Nicola Kraus (born August 17, 1974) is an American novelist.

Personal life
Kraus was born in New York City, and graduated from the Chapin School and then New York University's Gallatin School of Individualized Study. She met Emma McLaughlin while both were attending  New York University, and working as nannies. She lived as a child at 1000 Park Avenue, whose residents she claims inspired some of the characters in her fiction.

Kraus married David Wheir on June 14, 2008.

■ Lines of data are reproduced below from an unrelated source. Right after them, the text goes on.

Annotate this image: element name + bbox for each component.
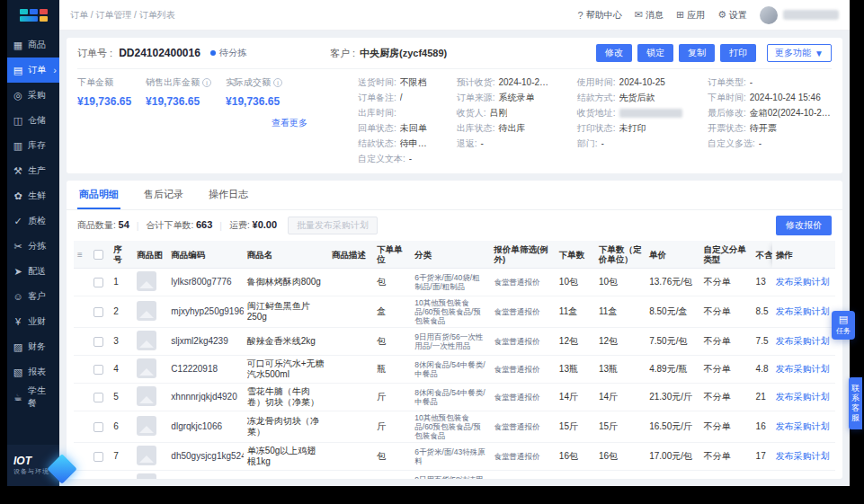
name-cell: 可口可乐汽水+无糖汽水500ml xyxy=(244,356,328,384)
topbar-action-apps[interactable]: ⊞应用 xyxy=(676,9,705,22)
detail-label: 自定义多选: xyxy=(708,137,755,150)
sidebar-item-inventory[interactable]: ▥库存 xyxy=(7,133,59,158)
name-cell: 鲁御林烤酥肉800g xyxy=(244,269,328,296)
sidebar-item-report[interactable]: ▧报表 xyxy=(7,359,59,385)
sidebar-item-delivery[interactable]: ➤配送 xyxy=(7,259,59,284)
sidebar-item-orders[interactable]: ▤订单› xyxy=(7,57,59,83)
sidebar-item-quality[interactable]: ✓质检 xyxy=(7,208,59,234)
publish-purchase-plan-link[interactable]: 发布采购计划 xyxy=(776,451,830,461)
production-icon: ⚒ xyxy=(13,165,23,177)
row-checkbox[interactable] xyxy=(94,278,103,287)
sidebar-item-label: 库存 xyxy=(28,139,46,152)
detail-label: 部门: xyxy=(577,137,598,150)
desc-cell xyxy=(328,443,373,471)
detail-row: 下单时间:2024-10-24 15:46 xyxy=(708,92,832,104)
tab-detail[interactable]: 商品明细 xyxy=(77,181,120,209)
topbar-action-message[interactable]: ✉消息 xyxy=(635,9,664,22)
sidebar-item-production[interactable]: ⚒生产 xyxy=(7,158,59,183)
help-icon: ? xyxy=(578,10,583,21)
app-window: ▦商品▤订单›◎采购◫仓储▥库存⚒生产✿生鲜✓质检✂分拣➤配送☺客户¥业财▨财务… xyxy=(7,0,850,486)
edit-button[interactable]: 修改 xyxy=(596,44,632,62)
unit-cell: 盒 xyxy=(373,296,411,328)
sidebar-item-label: 配送 xyxy=(28,265,46,278)
sidebar-item-student-meal[interactable]: ☕学生餐 xyxy=(7,385,59,410)
qty-cell: 17斤 xyxy=(556,471,595,480)
detail-label: 结款状态: xyxy=(358,137,396,150)
table-row: 6dlgrqkjc1066冻龙骨肉切块（净菜）斤10其他预包装食品/60预包装食… xyxy=(74,411,835,443)
batch-publish-button[interactable]: 批量发布采购计划 xyxy=(288,217,378,234)
topbar-action-help[interactable]: ?帮助中心 xyxy=(578,9,622,22)
app-logo[interactable] xyxy=(7,0,59,31)
row-checkbox[interactable] xyxy=(94,307,103,317)
purchase-icon: ◎ xyxy=(13,90,23,102)
publish-purchase-plan-link[interactable]: 发布采购计划 xyxy=(776,421,830,431)
publish-purchase-plan-link[interactable]: 发布采购计划 xyxy=(776,277,830,287)
sidebar-item-purchase[interactable]: ◎采购 xyxy=(7,83,59,108)
quote-filter-cell: 食堂普通报价 xyxy=(491,411,556,443)
sidebar-item-label: 业财 xyxy=(28,315,46,328)
code-cell: jxsbsng8189 xyxy=(167,471,243,480)
publish-purchase-plan-link[interactable]: 发布采购计划 xyxy=(776,392,830,402)
detail-label: 最后修改: xyxy=(708,107,746,119)
publish-purchase-plan-link[interactable]: 发布采购计划 xyxy=(776,306,830,316)
stat-label: 销售出库金额i xyxy=(146,76,211,89)
detail-row: 订单备注:/ xyxy=(358,92,432,104)
sidebar-item-label: 仓储 xyxy=(28,114,46,127)
detail-value: - xyxy=(480,137,483,150)
detail-label: 回单状态: xyxy=(358,122,396,135)
row-drag-cell xyxy=(74,269,90,296)
publish-purchase-plan-link[interactable]: 发布采购计划 xyxy=(776,336,830,346)
code-cell: dh50gysjcg1kg5249 xyxy=(167,443,243,471)
tab-aftersale[interactable]: 售后记录 xyxy=(142,181,185,209)
sidebar-item-goods[interactable]: ▦商品 xyxy=(7,32,59,57)
publish-purchase-plan-link[interactable]: 发布采购计划 xyxy=(776,364,830,374)
more-actions-button[interactable]: 更多功能 ▼ xyxy=(767,44,832,62)
row-checkbox[interactable] xyxy=(94,393,103,402)
copy-button[interactable]: 复制 xyxy=(679,44,715,62)
sidebar-item-business[interactable]: ¥业财 xyxy=(7,309,59,334)
main-area: 订单 / 订单管理 / 订单列表 ?帮助中心✉消息⊞应用⚙设置 订单号 : DD… xyxy=(59,0,850,486)
row-index-cell: 2 xyxy=(110,296,133,328)
detail-label: 打印状态: xyxy=(577,122,616,135)
tab-log[interactable]: 操作日志 xyxy=(207,181,250,209)
table-row: 5xhnnnrjqkjd4920雪花牛腩（牛肉卷）切块（净菜）斤8休闲食品/54… xyxy=(74,384,835,411)
sidebar-item-customer[interactable]: ☺客户 xyxy=(7,284,59,309)
detail-value: 2024-10-25 00:00 xyxy=(498,76,551,89)
see-more-link[interactable]: 查看更多 xyxy=(272,117,307,129)
detail-row: 使用时间:2024-10-25 xyxy=(577,76,682,89)
split-type-cell: 不分单 xyxy=(699,471,752,480)
sidebar-item-label: 采购 xyxy=(28,89,46,102)
row-checkbox-cell xyxy=(90,384,110,411)
sidebar-item-fresh[interactable]: ✿生鲜 xyxy=(7,183,59,208)
contact-service-tab[interactable]: 联系客服 xyxy=(849,377,862,429)
customer-name: 中央厨房(zycf4589) xyxy=(360,47,447,60)
order-stats: 下单金额¥19,736.65销售出库金额i¥19,736.65实际成交额i¥19… xyxy=(77,76,334,108)
sidebar-item-warehouse[interactable]: ◫仓储 xyxy=(7,108,59,133)
stat-label: 实际成交额i xyxy=(226,76,282,89)
order-header: 订单号 : DD24102400016 待分拣 客户 : 中央厨房(zycf45… xyxy=(77,44,832,69)
user-menu[interactable] xyxy=(760,6,839,24)
select-all-checkbox[interactable] xyxy=(94,250,103,260)
modify-price-button[interactable]: 修改报价 xyxy=(776,216,832,235)
column-settings-icon[interactable]: ≡ xyxy=(74,241,90,269)
detail-row: 送货时间:不限档 xyxy=(358,76,432,89)
row-checkbox[interactable] xyxy=(94,422,103,432)
row-checkbox-cell xyxy=(90,328,110,356)
lock-button[interactable]: 锁定 xyxy=(637,44,673,62)
row-checkbox[interactable] xyxy=(94,452,103,462)
desc-cell xyxy=(328,384,373,411)
sidebar-item-finance[interactable]: ▨财务 xyxy=(7,334,59,359)
row-checkbox[interactable] xyxy=(94,337,103,347)
task-fab-button[interactable]: ▤ 任务 xyxy=(832,311,855,340)
sidebar-item-sorting[interactable]: ✂分拣 xyxy=(7,234,59,259)
detail-row: 退返:- xyxy=(457,137,552,150)
topbar-action-settings[interactable]: ⚙设置 xyxy=(717,9,747,22)
detail-label: 结款方式: xyxy=(577,92,616,104)
fresh-icon: ✿ xyxy=(13,190,23,202)
print-button[interactable]: 打印 xyxy=(720,44,756,62)
desc-cell xyxy=(328,269,373,296)
row-checkbox[interactable] xyxy=(94,365,103,375)
orders-icon: ▤ xyxy=(13,65,23,76)
column-header: 商品描述 xyxy=(328,241,373,269)
order-detail-panel: 商品明细售后记录操作日志 商品数量: 54|合计下单数: 663|运费: ¥0.… xyxy=(67,181,842,479)
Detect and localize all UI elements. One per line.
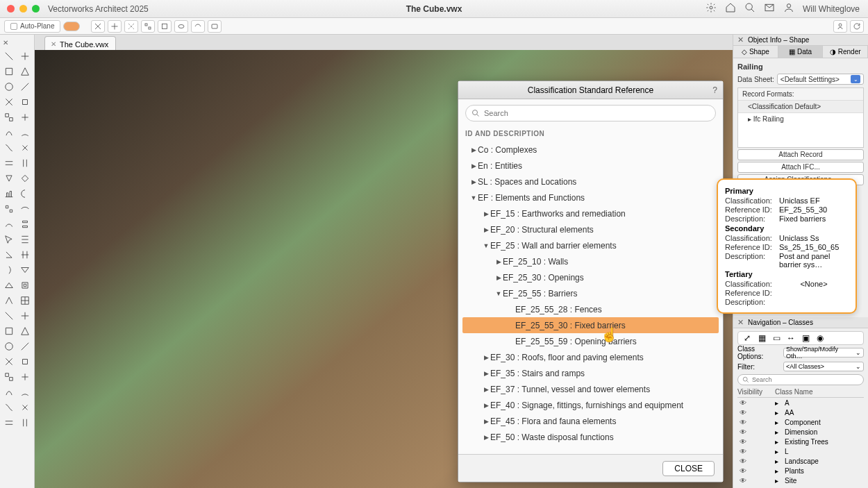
palette-tool-icon[interactable]: [18, 263, 33, 277]
class-row[interactable]: 👁▸Site: [737, 476, 864, 485]
palette-tool-icon[interactable]: [1, 141, 17, 155]
visibility-icon[interactable]: 👁: [737, 448, 749, 455]
tab-shape[interactable]: ◇ Shape: [733, 46, 778, 58]
class-row[interactable]: 👁▸AA: [737, 407, 864, 417]
palette-tool-icon[interactable]: [18, 65, 33, 78]
tree-row[interactable]: ▶SL : Spaces and Locations: [462, 174, 719, 190]
palette-tool-icon[interactable]: [1, 233, 17, 246]
palette-tool-icon[interactable]: [18, 401, 33, 414]
palette-tool-icon[interactable]: [18, 248, 33, 262]
palette-tool-icon[interactable]: [1, 370, 17, 384]
palette-tool-icon[interactable]: [1, 217, 17, 231]
tree-row[interactable]: ▼EF : Elements and Functions: [462, 190, 719, 205]
nav-icon[interactable]: ◉: [814, 333, 826, 343]
palette-tool-icon[interactable]: [18, 385, 33, 399]
palette-tool-icon[interactable]: [1, 202, 17, 216]
tree-row[interactable]: EF_25_55_59 : Opening barriers: [462, 333, 719, 349]
palette-tool-icon[interactable]: [1, 49, 17, 63]
palette-tool-icon[interactable]: [1, 294, 17, 308]
tree-row[interactable]: ▶EF_40 : Signage, fittings, furnishings …: [462, 397, 719, 413]
visibility-icon[interactable]: 👁: [737, 428, 749, 436]
nav-icon[interactable]: ⤢: [741, 333, 753, 343]
palette-tool-icon[interactable]: [18, 187, 33, 201]
tool-icon[interactable]: [191, 20, 205, 33]
tool-icon[interactable]: [91, 20, 105, 33]
class-row[interactable]: 👁▸A: [737, 398, 864, 407]
palette-tool-icon[interactable]: [1, 156, 17, 170]
class-row[interactable]: 👁▸Dimension: [737, 427, 864, 437]
close-window-icon[interactable]: [7, 5, 15, 12]
record-format-item[interactable]: <Classification Default>: [738, 101, 863, 113]
palette-tool-icon[interactable]: [1, 263, 17, 277]
palette-tool-icon[interactable]: [18, 95, 33, 109]
palette-tool-icon[interactable]: [18, 80, 33, 94]
minimize-window-icon[interactable]: [19, 5, 27, 12]
auto-plane-button[interactable]: Auto-Plane: [4, 20, 60, 33]
palette-tool-icon[interactable]: [1, 65, 17, 78]
palette-tool-icon[interactable]: [18, 233, 33, 246]
visibility-icon[interactable]: 👁: [737, 477, 749, 485]
palette-tool-icon[interactable]: [1, 309, 17, 323]
search-icon[interactable]: [744, 2, 756, 15]
palette-tool-icon[interactable]: [18, 278, 33, 292]
tree-row[interactable]: ▶EF_25_10 : Walls: [462, 253, 719, 269]
user-icon[interactable]: [783, 2, 794, 15]
tool-icon[interactable]: [174, 20, 188, 33]
gear-icon[interactable]: [706, 2, 717, 15]
palette-tool-icon[interactable]: [18, 126, 33, 140]
tree-row[interactable]: EF_25_55_28 : Fences: [462, 301, 719, 317]
palette-tool-icon[interactable]: [18, 370, 33, 384]
tree-row[interactable]: ▼EF_25_55 : Barriers: [462, 285, 719, 301]
palette-tool-icon[interactable]: [18, 294, 33, 308]
palette-tool-icon[interactable]: [1, 95, 17, 109]
nav-icon[interactable]: ▭: [770, 333, 783, 343]
tree-row[interactable]: ▶EF_30 : Roofs, floor and paving element…: [462, 349, 719, 365]
class-row[interactable]: 👁▸L: [737, 446, 864, 456]
home-icon[interactable]: [725, 2, 736, 15]
palette-tool-icon[interactable]: [18, 355, 33, 369]
palette-tool-icon[interactable]: [1, 110, 17, 124]
attach-record-button[interactable]: Attach Record: [737, 149, 864, 160]
data-sheet-select[interactable]: <Default Setttings>⌄: [777, 74, 864, 85]
nav-mode-icons[interactable]: ⤢ ▦ ▭ ↔ ▣ ◉: [737, 331, 864, 345]
close-tab-icon[interactable]: ✕: [51, 40, 56, 48]
plane-toggle-icon[interactable]: [63, 22, 80, 31]
palette-tool-icon[interactable]: [1, 355, 17, 369]
dialog-close-button[interactable]: CLOSE: [662, 461, 715, 476]
dialog-search-input[interactable]: [484, 109, 710, 117]
nav-icon[interactable]: ▣: [799, 333, 812, 343]
tab-render[interactable]: ◑ Render: [823, 46, 868, 58]
palette-tool-icon[interactable]: [1, 248, 17, 262]
tree-row[interactable]: ▶EF_20 : Structural elements: [462, 221, 719, 237]
palette-tool-icon[interactable]: [1, 385, 17, 399]
mail-icon[interactable]: [764, 2, 775, 15]
tree-row[interactable]: ▶EF_37 : Tunnel, vessel and tower elemen…: [462, 381, 719, 397]
dialog-search-box[interactable]: [465, 105, 716, 121]
tree-row[interactable]: ▶EF_35 : Stairs and ramps: [462, 365, 719, 381]
visibility-icon[interactable]: 👁: [737, 419, 749, 426]
attach-ifc-button[interactable]: Attach IFC...: [737, 162, 864, 173]
palette-tool-icon[interactable]: [18, 171, 33, 185]
close-panel-icon[interactable]: ✕: [737, 318, 744, 327]
tree-row[interactable]: ▶EF_45 : Flora and fauna elements: [462, 413, 719, 429]
class-row[interactable]: 👁▸Component: [737, 417, 864, 427]
palette-tool-icon[interactable]: [18, 324, 33, 338]
tree-row[interactable]: ▶EF_50 : Waste disposal functions: [462, 429, 719, 445]
visibility-icon[interactable]: 👁: [737, 457, 749, 465]
refresh-icon[interactable]: [850, 20, 864, 33]
nav-icon[interactable]: ▦: [756, 333, 768, 343]
tree-row[interactable]: ▶EF_25_30 : Openings: [462, 269, 719, 285]
palette-tool-icon[interactable]: [18, 309, 33, 323]
palette-tool-icon[interactable]: [18, 49, 33, 63]
palette-tool-icon[interactable]: [1, 278, 17, 292]
palette-tool-icon[interactable]: [18, 110, 33, 124]
visibility-icon[interactable]: 👁: [737, 399, 749, 407]
palette-tool-icon[interactable]: [18, 141, 33, 155]
class-row[interactable]: 👁▸Plants: [737, 466, 864, 476]
palette-tool-icon[interactable]: [18, 339, 33, 353]
palette-tool-icon[interactable]: [1, 416, 17, 430]
palette-tool-icon[interactable]: [1, 187, 17, 201]
nav-search-box[interactable]: [737, 374, 864, 385]
visibility-icon[interactable]: 👁: [737, 409, 749, 417]
tool-icon[interactable]: [208, 20, 222, 33]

Published works (all with Emma McLaughlin)
 The Nanny Diaries (2002)
 Citizen Girl (2004)
 Dedication (2007)
 The Real Real (2009)
 Nanny Returns (2009)
 Cinderella Gets a Brazilian (2011)
 Over You (2012)
 The First Affair: A Novel (2013)
 How to be a Grown-Up: A Novel (2015)

External links
 Emma McLaughlin and Nicola Kraus homepage
 Interview with Emma McLaughlin
 Barnes & Noble Biography

1974 births
21st-century American novelists
American women novelists
American chick lit writers
Living people
New York University Gallatin School of Individualized Study alumni
Writers from Manhattan
21st-century American women writers
Chapin School (Manhattan) alumni
People from the Upper East Side
Novelists from New York (state)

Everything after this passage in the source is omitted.